VSphere High Availability explained: Monitor VMs and applications

VSphere HA monitors applications and VMs. Discover best practices, storage requirements and features you should know about this service and how it compares to Microsoft Hyper-V.

VMware vSphere High Availability is a utility that restarts failed VMs on alternative host servers to reduce downtime for critical applications. With vSphere HA, you can pool physical servers on the same network into a high availability cluster. HA can then detect VM failures and outages and restart them on other stable systems in the cluster in the event of a problem.

HA automates VM failover and helps organizations improve availability. Using the Fault Domain Manager agent, it monitors ESXi host availability via a host's "heartbeat" -- a signal VMware Tools generates to monitor availability. You can define affinity and anti-affinity rules in HA to ensure VMs remain where they belong.

VSphere High Availability explained: Manage VMs

VSphere HA offers a variety of VM management features, including disk and network monitoring, heartbeat customization, automatic VM restarts, automatic failover and affinity rules.

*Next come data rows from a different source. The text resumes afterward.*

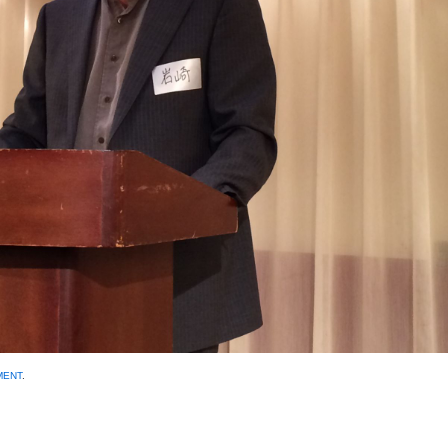
MENT
.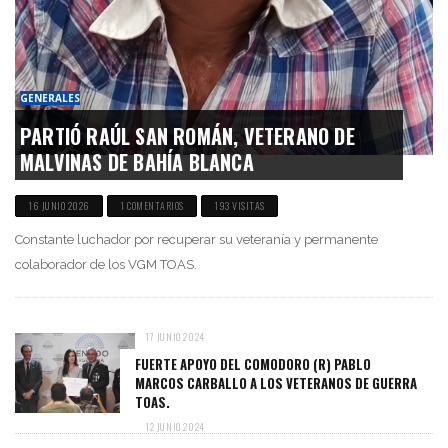
GENERALES
PARTIÓ RAÚL SAN ROMÁN, VETERANO DE
MALVINAS DE BAHÍA BLANCA
16 JUNIO 2026
1 COMENTARIOS
193 VISITAS
Constante luchador por recuperar su veteranía y permanente
colaborador de los VGM TOAS.
17 JUNIO 2024
FUERTE APOYO DEL COMODORO (R) PABLO
MARCOS CARBALLO A LOS VETERANOS DE GUERRA
TOAS.
12 JUNIO 2024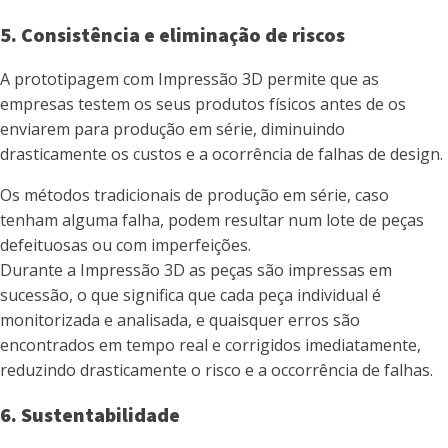
5. Consistência e eliminação de riscos
A prototipagem com Impressão 3D permite que as
empresas testem os seus produtos físicos antes de os
enviarem para produção em série, diminuindo
drasticamente os custos e a ocorrência de falhas de design.
Os métodos tradicionais de produção em série, caso
tenham alguma falha, podem resultar num lote de peças
defeituosas ou com imperfeições.
Durante a Impressão 3D as peças são impressas em
sucessão, o que significa que cada peça individual é
monitorizada e analisada, e quaisquer erros são
encontrados em tempo real e corrigidos imediatamente,
reduzindo drasticamente o risco e a occorrência de falhas.
6. Sustentabilidade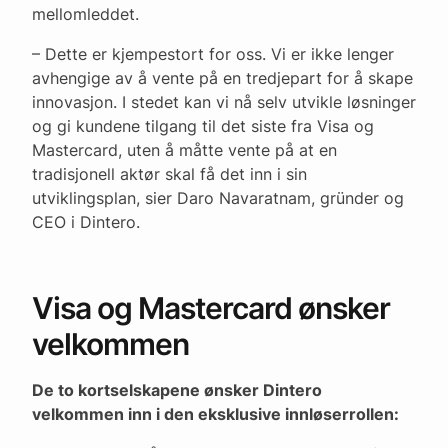
mellomleddet.
– Dette er kjempestort for oss. Vi er ikke lenger
avhengige av å vente på en tredjepart for å skape
innovasjon. I stedet kan vi nå selv utvikle løsninger
og gi kundene tilgang til det siste fra Visa og
Mastercard, uten å måtte vente på at en
tradisjonell aktør skal få det inn i sin
utviklingsplan, sier Daro Navaratnam, gründer og
CEO i Dintero.
Visa og Mastercard ønsker
velkommen
De to kortselskapene ønsker Dintero
velkommen inn i den eksklusive innløserrollen: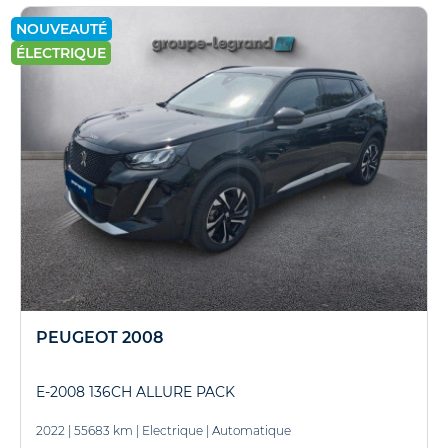
NOUVEAUTÉ
ÉLECTRIQUE
PEUGEOT 2008
E-2008 136CH ALLURE PACK
2022
|
55683 km
|
Electrique
|
Automatique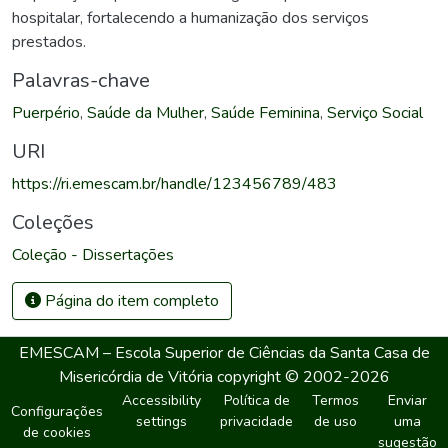
hospitalar, fortalecendo a humanização dos serviços
prestados.
Palavras-chave
Puerpério
,
Saúde da Mulher
,
Saúde Feminina
,
Serviço Social
URI
https://ri.emescam.br/handle/123456789/483
Coleções
Coleção - Dissertações
Página do item completo
EMESCAM – Escola Superior de Ciências da Santa Casa de
Misericórdia de Vitória
copyright © 2002-2026
Accessibility
Política de
Termos
Enviar
Configurações
settings
privacidade
de uso
uma
de cookies
sugestão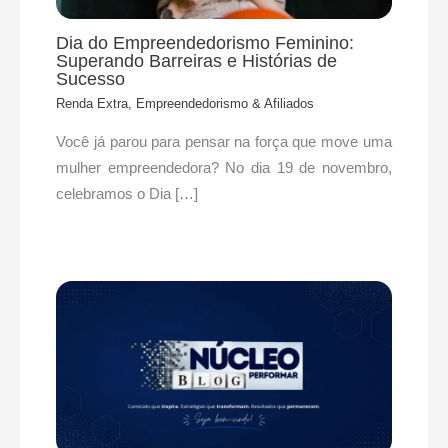
Dia do Empreendedorismo Feminino:
Superando Barreiras e Histórias de
Sucesso
Renda Extra, Empreendedorismo & Afiliados
Você já parou para pensar na força que move uma
mulher empreendedora? No dia 19 de novembro,
celebramos o Dia […]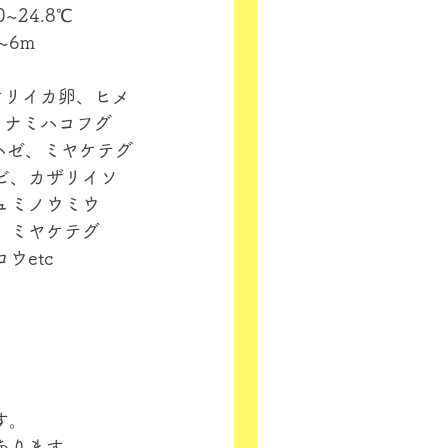
~24.8℃
~6m
オリイカ卵、ヒメ
ミナミハコフグ
ハゼ、ミヤケテグ
ビ、カザリイソ
ュミノウミウ
、ミヤケテグ
ウetc
す。
あります。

You can use HA's VM Monitoring features to check a VM's I/O and determine disk and network activity. You can check compute time and manipulate a VM's heartbeat to help detect potential failures and restart nonresponsive VMs faster.

You can also configure HA to automatically restart a VM if it detects a failure. To do so, the master host must evaluate VM file accessibility, suitable host system availability, potential host resources, host limits and VM affinity or anti-affinity rules.

Best practices for vSphere HA clusters

Following a handful of best practices will ensure your HA clusters run as intended.

You'll need to use at least two vCenter Servers for HA-managed hosts. You can run as many as 64 hosts on a single cluster, and you can manage several clusters within your data center.

Storing a VM on a host's local storage makes it vulnerable to hardware failure, and if it becomes unresponsive offline, both the local storage and the VM become inaccessible.

Use at least two network interface cards to build redundancy into your network, and configure your hosts in a way that HA doesn't use NICs that share subnets with NICs used for other purposes. Use different subnets or virtual LANs for separation and a redundant network IP isolation address.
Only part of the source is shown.